Lines containing the word "Cotral" are the ones to copy from the records below.

### Available data
*****

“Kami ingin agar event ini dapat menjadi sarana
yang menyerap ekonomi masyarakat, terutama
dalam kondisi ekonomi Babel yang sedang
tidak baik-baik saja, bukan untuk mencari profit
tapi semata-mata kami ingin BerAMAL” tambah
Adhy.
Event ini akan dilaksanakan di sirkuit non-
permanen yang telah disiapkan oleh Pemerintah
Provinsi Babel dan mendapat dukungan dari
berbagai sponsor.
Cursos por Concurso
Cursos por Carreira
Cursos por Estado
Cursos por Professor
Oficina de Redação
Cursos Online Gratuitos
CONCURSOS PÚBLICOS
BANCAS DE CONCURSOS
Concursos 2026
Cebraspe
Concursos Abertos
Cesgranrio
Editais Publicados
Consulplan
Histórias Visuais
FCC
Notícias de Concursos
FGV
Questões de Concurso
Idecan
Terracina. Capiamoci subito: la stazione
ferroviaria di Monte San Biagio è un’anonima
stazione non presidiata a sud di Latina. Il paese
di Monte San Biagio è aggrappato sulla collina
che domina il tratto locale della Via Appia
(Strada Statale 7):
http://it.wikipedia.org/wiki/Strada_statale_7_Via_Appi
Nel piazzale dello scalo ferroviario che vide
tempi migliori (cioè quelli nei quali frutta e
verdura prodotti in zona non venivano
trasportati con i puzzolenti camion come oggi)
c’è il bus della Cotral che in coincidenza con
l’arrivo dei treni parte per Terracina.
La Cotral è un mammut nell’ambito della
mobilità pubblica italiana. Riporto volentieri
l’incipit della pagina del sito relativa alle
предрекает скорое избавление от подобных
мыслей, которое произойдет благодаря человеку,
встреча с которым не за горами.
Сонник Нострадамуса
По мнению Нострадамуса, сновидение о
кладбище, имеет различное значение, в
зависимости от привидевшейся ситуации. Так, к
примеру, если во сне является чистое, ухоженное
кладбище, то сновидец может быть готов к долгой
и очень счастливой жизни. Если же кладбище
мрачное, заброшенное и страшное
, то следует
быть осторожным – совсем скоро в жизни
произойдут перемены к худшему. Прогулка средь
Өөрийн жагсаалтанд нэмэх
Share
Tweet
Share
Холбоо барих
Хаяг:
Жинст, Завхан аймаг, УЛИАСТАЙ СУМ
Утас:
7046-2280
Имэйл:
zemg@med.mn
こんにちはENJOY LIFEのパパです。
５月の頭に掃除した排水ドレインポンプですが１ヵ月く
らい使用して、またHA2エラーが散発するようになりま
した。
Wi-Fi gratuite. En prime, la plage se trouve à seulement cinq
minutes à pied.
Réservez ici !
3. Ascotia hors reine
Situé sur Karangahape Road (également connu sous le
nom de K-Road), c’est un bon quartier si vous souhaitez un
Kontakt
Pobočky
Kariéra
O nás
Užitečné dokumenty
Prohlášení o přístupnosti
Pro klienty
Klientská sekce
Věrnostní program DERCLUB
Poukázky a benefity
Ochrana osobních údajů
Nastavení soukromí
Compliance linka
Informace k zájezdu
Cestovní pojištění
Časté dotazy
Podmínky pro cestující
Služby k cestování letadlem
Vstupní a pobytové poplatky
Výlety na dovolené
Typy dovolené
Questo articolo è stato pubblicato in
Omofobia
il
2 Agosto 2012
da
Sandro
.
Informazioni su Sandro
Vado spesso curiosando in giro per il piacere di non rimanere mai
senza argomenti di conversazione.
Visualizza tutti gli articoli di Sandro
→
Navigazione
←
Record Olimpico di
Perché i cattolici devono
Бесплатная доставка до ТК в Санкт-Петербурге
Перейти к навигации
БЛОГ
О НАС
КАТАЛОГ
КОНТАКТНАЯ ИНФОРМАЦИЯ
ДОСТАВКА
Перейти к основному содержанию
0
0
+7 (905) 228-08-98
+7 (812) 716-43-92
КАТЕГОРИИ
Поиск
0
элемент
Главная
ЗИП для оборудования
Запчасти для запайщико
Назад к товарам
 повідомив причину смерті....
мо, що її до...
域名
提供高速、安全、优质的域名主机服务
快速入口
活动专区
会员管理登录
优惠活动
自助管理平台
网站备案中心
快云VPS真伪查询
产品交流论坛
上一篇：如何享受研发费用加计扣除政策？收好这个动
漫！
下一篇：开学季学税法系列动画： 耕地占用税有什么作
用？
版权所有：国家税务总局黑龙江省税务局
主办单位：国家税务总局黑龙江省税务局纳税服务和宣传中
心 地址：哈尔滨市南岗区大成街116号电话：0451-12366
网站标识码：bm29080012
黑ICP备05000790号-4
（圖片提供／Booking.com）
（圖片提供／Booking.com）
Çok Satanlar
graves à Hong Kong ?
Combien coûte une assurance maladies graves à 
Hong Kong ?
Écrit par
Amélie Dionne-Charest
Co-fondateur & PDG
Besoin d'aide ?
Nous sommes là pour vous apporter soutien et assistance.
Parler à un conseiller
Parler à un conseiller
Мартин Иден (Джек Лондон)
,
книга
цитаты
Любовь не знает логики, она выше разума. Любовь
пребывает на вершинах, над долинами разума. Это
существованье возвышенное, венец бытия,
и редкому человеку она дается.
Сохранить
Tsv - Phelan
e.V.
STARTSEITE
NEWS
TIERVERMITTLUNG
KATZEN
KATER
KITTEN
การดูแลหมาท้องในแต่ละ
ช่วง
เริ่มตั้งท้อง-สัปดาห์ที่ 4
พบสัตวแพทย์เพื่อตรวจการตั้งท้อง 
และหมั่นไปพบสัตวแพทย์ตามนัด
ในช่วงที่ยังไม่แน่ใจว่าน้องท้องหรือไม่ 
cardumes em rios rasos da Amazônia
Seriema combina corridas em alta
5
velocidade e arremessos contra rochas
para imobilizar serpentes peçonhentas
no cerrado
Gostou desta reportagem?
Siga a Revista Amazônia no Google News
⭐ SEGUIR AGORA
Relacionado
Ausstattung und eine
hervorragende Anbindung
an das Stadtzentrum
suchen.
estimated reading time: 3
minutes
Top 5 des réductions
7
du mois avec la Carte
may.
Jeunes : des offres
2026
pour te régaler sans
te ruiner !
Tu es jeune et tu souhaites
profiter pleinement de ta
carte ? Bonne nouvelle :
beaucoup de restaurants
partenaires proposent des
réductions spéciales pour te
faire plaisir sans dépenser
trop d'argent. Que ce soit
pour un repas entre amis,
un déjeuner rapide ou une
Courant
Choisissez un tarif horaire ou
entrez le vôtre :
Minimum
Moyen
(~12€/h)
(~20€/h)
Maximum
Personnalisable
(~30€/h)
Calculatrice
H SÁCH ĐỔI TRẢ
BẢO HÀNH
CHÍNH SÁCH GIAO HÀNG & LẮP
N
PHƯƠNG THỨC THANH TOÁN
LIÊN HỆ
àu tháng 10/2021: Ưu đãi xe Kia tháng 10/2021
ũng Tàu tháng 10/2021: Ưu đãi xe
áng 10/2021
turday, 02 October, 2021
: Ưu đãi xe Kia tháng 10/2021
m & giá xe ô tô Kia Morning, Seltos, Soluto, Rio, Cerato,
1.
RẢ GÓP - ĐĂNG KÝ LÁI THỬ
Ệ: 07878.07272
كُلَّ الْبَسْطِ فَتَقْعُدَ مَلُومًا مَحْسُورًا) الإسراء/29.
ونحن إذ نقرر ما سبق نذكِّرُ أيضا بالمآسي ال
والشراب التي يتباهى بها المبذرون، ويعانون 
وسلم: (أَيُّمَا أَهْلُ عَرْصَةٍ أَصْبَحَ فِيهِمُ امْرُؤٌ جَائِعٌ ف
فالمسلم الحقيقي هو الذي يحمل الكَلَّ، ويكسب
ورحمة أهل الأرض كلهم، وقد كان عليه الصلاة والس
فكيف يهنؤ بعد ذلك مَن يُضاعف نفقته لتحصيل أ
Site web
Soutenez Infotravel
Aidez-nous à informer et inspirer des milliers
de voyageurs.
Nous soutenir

*****

### Response area
c’è il bus della Cotral che in coincidenza con
La Cotral è un mammut nell’ambito della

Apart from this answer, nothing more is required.